CHICAGO — Moody’s Investors Service yesterday downgraded and assigned a negative outlook to all of Cleveland’s outstanding debt, warning that a weak economy continues to pressure the city’s fiscal position.
Moody’s downgraded $326 million of outstanding limited-tax general obligation debt to A3 from A2. The agency also downgraded to Baa1 from A3 its rating on $65 million of non-tax revenue bonds, $116 million of income-tax backed debt, and $151 million of outstanding certificates of participation.
The outlook on all the debt was revised to negative from stable.
“The primary factor driving the downgrade is stress in the city’s finances, which has really been driven by declining income tax receipts,” said Moody’s analyst Sarah Engle.

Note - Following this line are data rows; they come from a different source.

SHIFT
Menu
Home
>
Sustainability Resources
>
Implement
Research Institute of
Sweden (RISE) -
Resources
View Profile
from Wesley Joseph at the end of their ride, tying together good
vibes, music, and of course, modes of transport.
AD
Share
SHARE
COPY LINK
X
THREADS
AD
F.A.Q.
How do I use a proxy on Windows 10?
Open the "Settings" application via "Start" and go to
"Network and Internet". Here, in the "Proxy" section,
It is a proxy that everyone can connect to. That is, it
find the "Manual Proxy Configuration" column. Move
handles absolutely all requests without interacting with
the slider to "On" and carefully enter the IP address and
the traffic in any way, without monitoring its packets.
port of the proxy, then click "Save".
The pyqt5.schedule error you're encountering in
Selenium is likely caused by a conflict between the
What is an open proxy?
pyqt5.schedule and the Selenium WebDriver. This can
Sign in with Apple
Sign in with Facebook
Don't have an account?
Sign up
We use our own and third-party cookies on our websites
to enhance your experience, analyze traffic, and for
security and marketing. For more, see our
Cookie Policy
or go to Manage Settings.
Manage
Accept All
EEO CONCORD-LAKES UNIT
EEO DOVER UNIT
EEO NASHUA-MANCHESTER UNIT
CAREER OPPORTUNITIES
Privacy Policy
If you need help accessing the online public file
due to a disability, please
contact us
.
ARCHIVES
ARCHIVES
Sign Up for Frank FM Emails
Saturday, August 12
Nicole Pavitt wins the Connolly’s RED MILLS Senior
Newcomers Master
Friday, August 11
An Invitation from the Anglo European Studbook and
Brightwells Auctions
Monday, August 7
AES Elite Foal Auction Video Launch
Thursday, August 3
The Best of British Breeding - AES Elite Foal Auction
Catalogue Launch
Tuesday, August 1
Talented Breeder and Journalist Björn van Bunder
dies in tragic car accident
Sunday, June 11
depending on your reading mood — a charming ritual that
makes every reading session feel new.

Like cities across Ohio, Cleveland’s weak economy has meant a drop in income-tax revenue, its chief revenue source. Last year the city opted to dip into reserves to offset unexpected high declines in income tax collections rather than implementing cuts or raising new revenue, analysts said.
On the bright side, officials balanced the fiscal 2010 budget in part by cuts and fee increases — but “recovery in 2010 is not yet certain,” Engle wrote in a report on the downgrade.
“We will continue to closely monitor the city’s financial performance as further erosion of existing reserves in the current fiscal year could result in a financial profile that is no longer commensurate with the A3 general obligation rating,” Engle wrote.
Fitch Ratings assigns an A-plus to Cleveland’s GO debt. Standard & Poor’s rates it AA.
The rating action comes as Cleveland prepares to refund roughly $65 million of certificates of participation that in 2007 financed the Cleveland Stadium Project. The city will issue an additional $65 million of unrated COPs that will
be privately placed with Wells Fargo Bank NA.